Mais très rapidement, les plantes annuelles, comme la plupart des céréales ou des légumes, flétrissent après un stress hydrique fort, et seuls les fruits suffisamment développés vont rester en place. Chez les plantes pérennes, qui vivent plusieurs années, les effets sont souvent plus longs à observer. En effet, elles ont un système racinaire en pivot qui leur permet de récupérer l’eau plus profonde du sol et donc mieux résister aux épisodes courts de sécheresse.

Survivre, s’adapter, mais comment ?

Quelques plantes vont s’adapter sur le long terme, avec l’apparition de modifications génétiques naturelles. Certaines adaptations morphologiques, comme la réduction des feuilles, la diminution du nombre de stomates ou l’augmentation de la masse racinaire vont permettre à des plantes de vivre dans des univers très hostiles comme les déserts. Certaines cultures traditionnelles en sont le témoin.

Des blés qui poussent dans le désert

Quelques populations de blé sont cultivées depuis 5 000 ans dans les zones sahariennes et n’ont pas fait l’objet d’échanges comme dans le reste du monde. Ces blés du Sahara produisent des épis malgré un fort déficit en eau (pluies quasi nulles durant le cycle de végétation et très forte évapotranspiration), mais les rendements sont très faibles. Ces blés sont intéressants pour comprendre les raisons génétiques et anatomiques de cette tolérance à la sécheresse et envisager de nouveaux croisements avec d’autres variétés de blés plus productives.

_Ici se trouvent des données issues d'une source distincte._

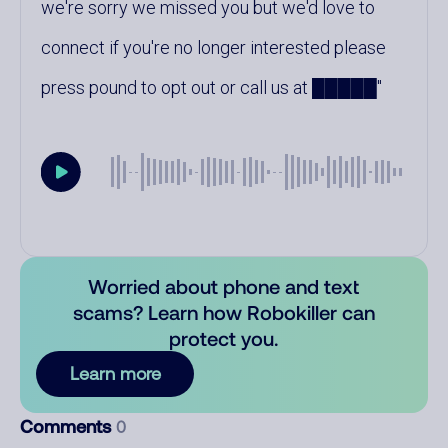
we're sorry we missed you but we'd love to
connect if you're no longer interested please
press pound to opt out or call us at █████
Worried about phone and text
scams? Learn how Robokiller can
protect you.
Learn more
Comments
0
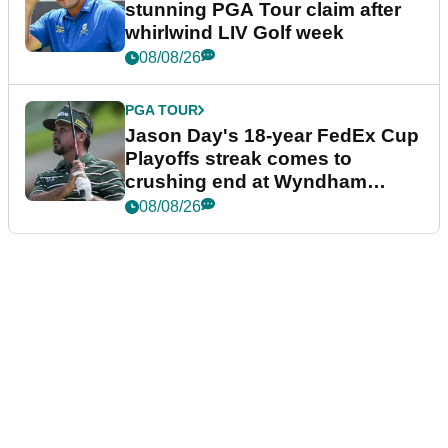
stunning PGA Tour claim after
whirlwind LIV Golf week
08/08/26
PGA TOUR
Jason Day's 18-year FedEx Cup
Playoffs streak comes to
crushing end at Wyndham
Championship
08/08/26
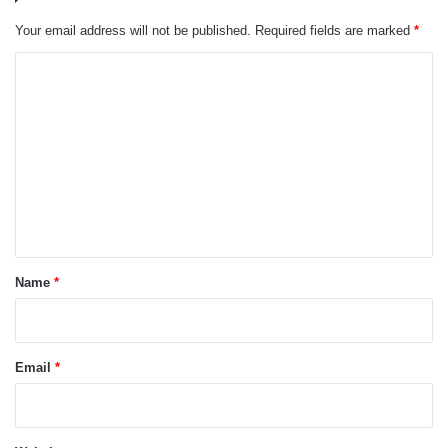
Your email address will not be published.
Required fields are marked
*
C
o
m
m
e
n
t
*
Name
*
Email
*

Des pertes de rendement et une qualité altérée

La sécheresse provoque une maturation accélérée des fruits et légumes, avec des pertes variables selon les possibilités d’arrosage ou d’irrigation et surtout la durée de la sécheresse. Pour les grandes cultures, les chiffres disponibles sont plus précis. Par exemple, en 2018, selon les statistiques du ministère de l’Agriculture, le rendement du maïs avait chuté de 13% par rapport à l’année précédente qui n’avait pas connu de sécheresse.

Les pertes induites sont variables en volume mais aussi en qualité. Pour la vigne, de fortes chaleurs se traduisent par de fortes teneurs en sucre, donnant des vins trop titrés en alcool.

La faune et la flore seront aussi impactées. Des insectes nuisibles peuvent se développer dans de nouveaux territoires et ils seront potentiellement plus agressifs. De nouveaux pathogènes peuvent également apparaître et des plantes qui étaient jusque-là résistantes à des maladies pourraient voir leur système de défense devenir moins efficace.

Marie Rigouzzo

Si les plantes annuelles résistent à la sécheresse en mutant, les plantes pérennes devront leur survie à la capacité de migrer vers d’autres zones. En effet, contrairement à l’idée que l’on peut avoir, les plantes ont la capacité de se déplacer pour coloniser d’autres territoires par leur système racinaire (stolon du fraisier, rhizome du bambou…) ou par leur graine et leur pollen. Certaines graines sont très solides et voyagent avec les animaux et oiseaux, notamment en étant ingérées. Certaines graines flottent et voyagent dans les eaux salées ou les eaux douces. D’autres graines sont légères (comme le pollen) et sont diffusées par le vent.